How to Design GPU Chips
Chapter 2 Gpu Rogramming Models

Chapter 2: GPU Programming Models

Graphics Processing Units (GPUs) have evolved from fixed-function graphics accelerators to highly parallel, programmable computing engines capable of accelerating a wide range of applications. To enable programmers to effectively harness the massive parallelism in GPUs, several parallel programming models and APIs have been developed, such as NVIDIA CUDA, OpenCL, and DirectCompute. These programming models provide abstractions that allow programmers to express parallelism in their applications while hiding the low-level details of the GPU hardware.

In this chapter, we will explore the key concepts and principles behind parallel programming models for GPUs, focusing on the execution model, GPU instruction set architectures (ISAs), NVIDIA GPU ISAs, and AMD's Graphics Core Next (GCN) ISA. We will also provide examples to illustrate how these concepts are applied in practice.

Execution Model

The execution model of modern GPU programming models is based on the concept of kernels, which are functions that are executed in parallel by a large number of threads on the GPU. When launching a kernel, the programmer specifies the number of threads to be created and how they are organized into a hierarchy of grids, blocks (or cooperative thread arrays - CTAs), and individual threads.

  • A grid represents the entire problem space and consists of one or more blocks.
  • A block is a group of threads that can cooperate and synchronize with each other via shared memory and barriers. Threads within a block are executed on the same GPU core (called streaming multiprocessor or compute unit).
  • Each thread has a unique ID within its block and grid, which can be used to compute memory addresses and make control flow decisions.

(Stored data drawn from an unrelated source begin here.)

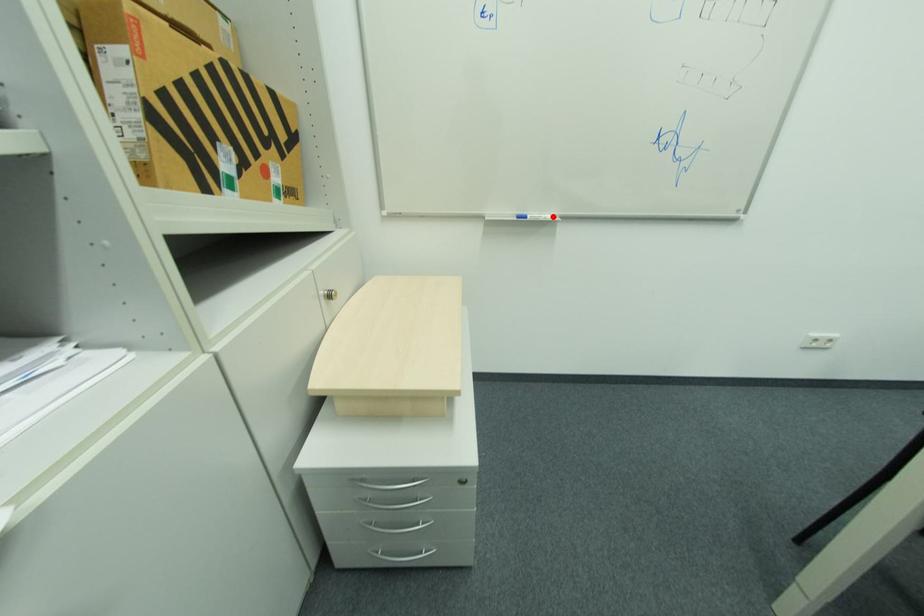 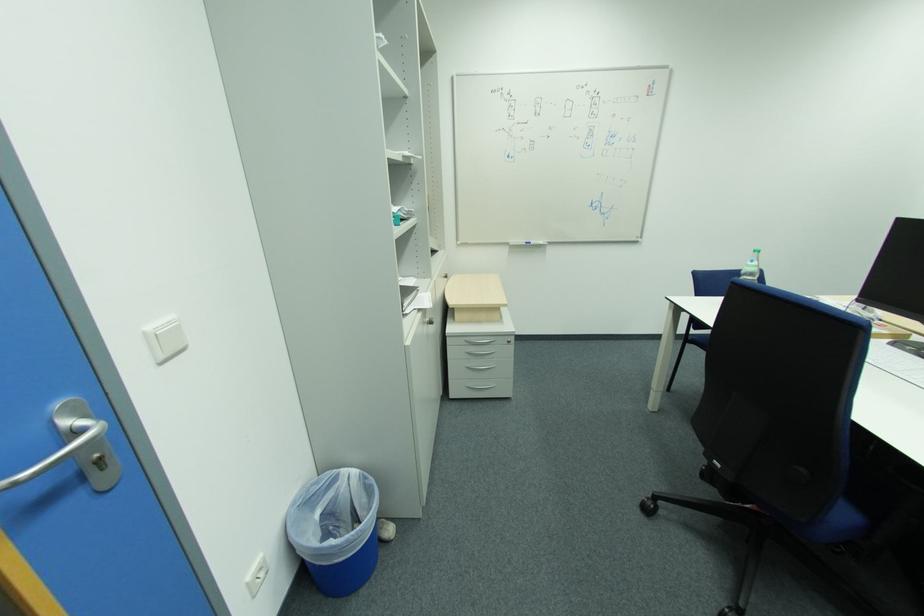 Where in the second image is the point corresponding to the highlighted location from the first image?

(546, 244) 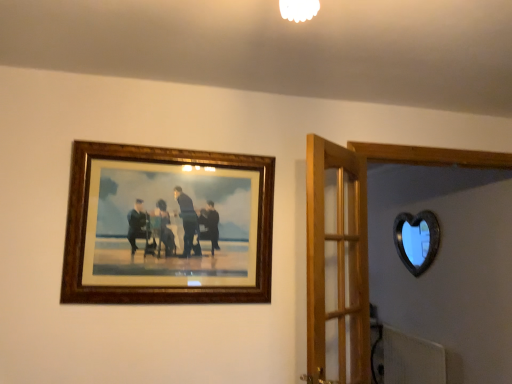 Question: In the image, is wooden frame at upper left on the left side or the right side of wooden door at center?

Choices:
 (A) right
 (B) left

Answer: (B)

Question: Is wooden frame at upper left wider or thinner than wooden door at center?

Choices:
 (A) wide
 (B) thin

Answer: (B)

Question: Which is nearer to the wooden frame at upper left?

Choices:
 (A) wooden door at center
 (B) black glass heart at upper right

Answer: (A)

Question: Which is farther from the wooden frame at upper left?

Choices:
 (A) black glass heart at upper right
 (B) wooden door at center

Answer: (A) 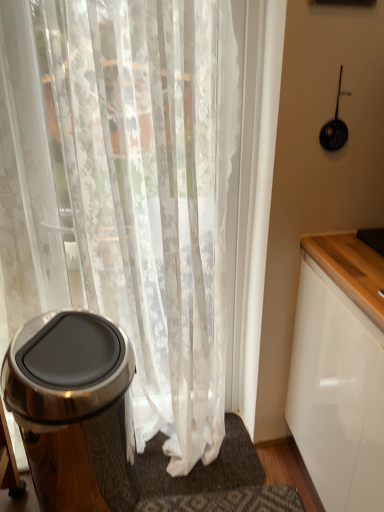 Question: Considering the relative sizes of polished stainless steel trash can at left and white textured bath mat at lower center in the image provided, is polished stainless steel trash can at left wider than white textured bath mat at lower center?

Choices:
 (A) yes
 (B) no

Answer: (A)

Question: Is polished stainless steel trash can at left at the right side of white textured bath mat at lower center?

Choices:
 (A) yes
 (B) no

Answer: (B)

Question: From the image's perspective, is polished stainless steel trash can at left over white textured bath mat at lower center?

Choices:
 (A) yes
 (B) no

Answer: (A)

Question: Considering the relative sizes of polished stainless steel trash can at left and white textured bath mat at lower center in the image provided, is polished stainless steel trash can at left shorter than white textured bath mat at lower center?

Choices:
 (A) no
 (B) yes

Answer: (A)

Question: Considering the relative sizes of polished stainless steel trash can at left and white textured bath mat at lower center in the image provided, is polished stainless steel trash can at left thinner than white textured bath mat at lower center?

Choices:
 (A) no
 (B) yes

Answer: (A)

Question: Is polished stainless steel trash can at left positioned behind white textured bath mat at lower center?

Choices:
 (A) no
 (B) yes

Answer: (A)

Question: From a real-world perspective, is polished stainless steel trash can at left over white sheer curtain at left?

Choices:
 (A) yes
 (B) no

Answer: (B)

Question: Is white sheer curtain at left a part of polished stainless steel trash can at left?

Choices:
 (A) yes
 (B) no

Answer: (B)

Question: Are polished stainless steel trash can at left and white sheer curtain at left located far from each other?

Choices:
 (A) no
 (B) yes

Answer: (A)

Question: Is polished stainless steel trash can at left taller than white sheer curtain at left?

Choices:
 (A) yes
 (B) no

Answer: (B)

Question: Does polished stainless steel trash can at left have a larger size compared to white sheer curtain at left?

Choices:
 (A) yes
 (B) no

Answer: (B)

Question: Can we say polished stainless steel trash can at left lies outside white sheer curtain at left?

Choices:
 (A) no
 (B) yes

Answer: (A)

Question: Can you confirm if white sheer curtain at left is wider than polished stainless steel trash can at left?

Choices:
 (A) yes
 (B) no

Answer: (B) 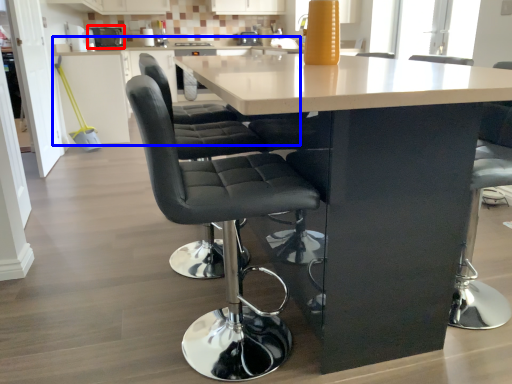 Question: Among these objects, which one is nearest to the camera, appliance (highlighted by a red box) or counter (highlighted by a blue box)?

Choices:
 (A) appliance
 (B) counter

Answer: (B) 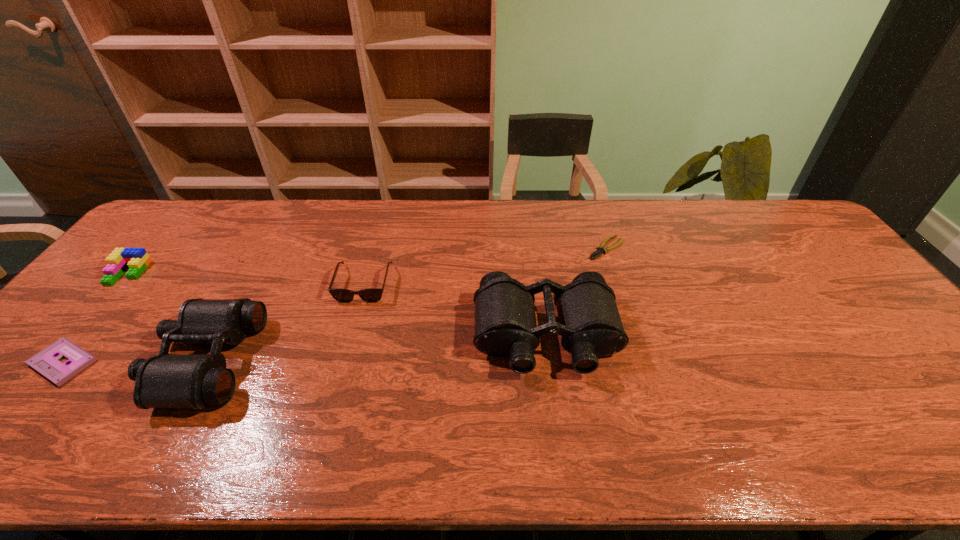 I want to click on vacant place for an extra binoculars on the right, so click(854, 313). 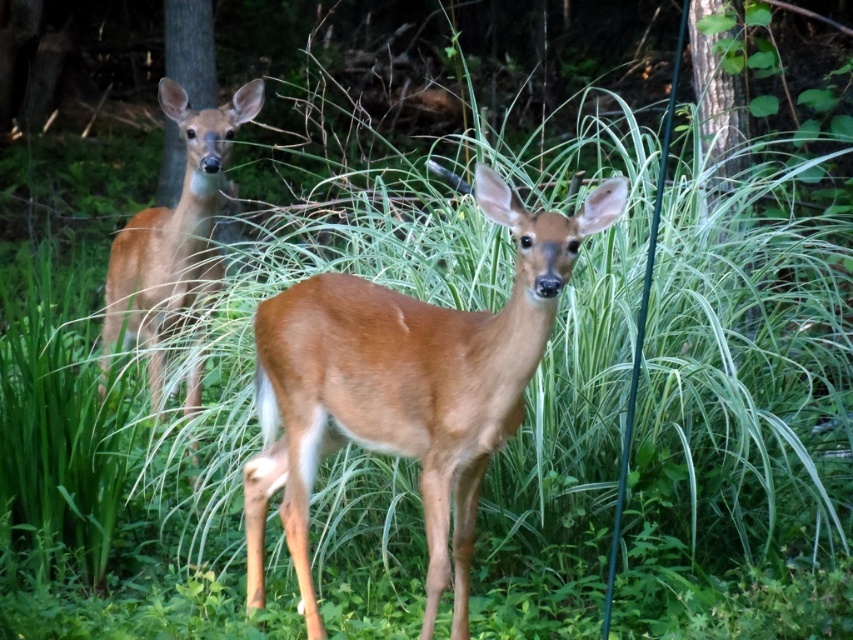 Question: Is brown matte deer at center positioned at the back of brown matte/deer at center?

Choices:
 (A) yes
 (B) no

Answer: (B)

Question: Does brown matte deer at center have a smaller size compared to brown matte/deer at center?

Choices:
 (A) yes
 (B) no

Answer: (A)

Question: Which of the following is the closest to the observer?

Choices:
 (A) (419, 376)
 (B) (154, 317)

Answer: (A)

Question: Is brown matte deer at center positioned at the back of brown matte/deer at center?

Choices:
 (A) no
 (B) yes

Answer: (A)

Question: Which of the following is the closest to the observer?

Choices:
 (A) brown matte/deer at center
 (B) brown matte deer at center

Answer: (B)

This hierarchical organization allows programmers to express both data parallelism (where the same operation is applied to multiple data elements) and task parallelism (where different tasks are executed in parallel).

Figure 2.1 illustrates the thread hierarchy in the GPU execution model.

            Grid
       ________________
      /   /   /   /   /
     /   /   /   /   / 
    /   /   /   /   /
   /   /   /   /   /
  /__/__/__/__/__/
    |   |   |   |
    |   | Block |
    |   |   |   |
  Thread Thread ...

Figure 2.1: Thread hierarchy in the GPU execution model.

SIMT Execution

GPU programming models like CUDA and OpenCL follow a Single-Instruction, Multiple-Thread (SIMT) execution model. In the SIMT model, threads are executed in groups called warps (NVIDIA terminology) or wavefronts (AMD terminology). All threads within a warp execute the same instruction at the same time, but each thread operates on different data.

However, unlike the traditional Single-Instruction, Multiple-Data (SIMD) model, where all processing elements execute in lockstep, SIMT allows threads to have independent execution paths and diverge at branch instructions. When a warp encounters a branch instruction, the GPU hardware evaluates the branch condition for each thread in the warp. If all threads take the same path (converged), the warp continues execution normally. If some threads take different paths (diverged), the warp is split into two or more subwarps, each following a different path. The GPU hardware serializes the execution of the divergent paths, masking off the inactive threads in each subwarp. When all paths complete, the subwarps reconverge and continue execution in lockstep.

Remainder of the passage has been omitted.